Task goal:
Please repeat the records word for word and skip the pictures.

[Supplied records — start]

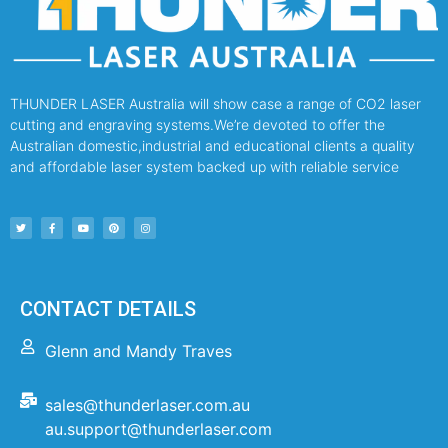
THUNDER LASER Australia will show case a range of CO2 laser
cutting and engraving systems.We’re devoted to offer the
Australian domestic,industrial and educational clients a quality
and affordable laser system backed up with reliable service
CONTACT DETAILS
Glenn and Mandy Traves
sales@thunderlaser.com.au
au.support@thunderlaser.com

[Supplied records — finish]

Response:
THUNDER LASER Australia will show case a range of CO2 laser
cutting and engraving systems.We’re devoted to offer the
Australian domestic,industrial and educational clients a quality
and affordable laser system backed up with reliable service
CONTACT DETAILS
Glenn and Mandy Traves
sales@thunderlaser.com.au
au.support@thunderlaser.com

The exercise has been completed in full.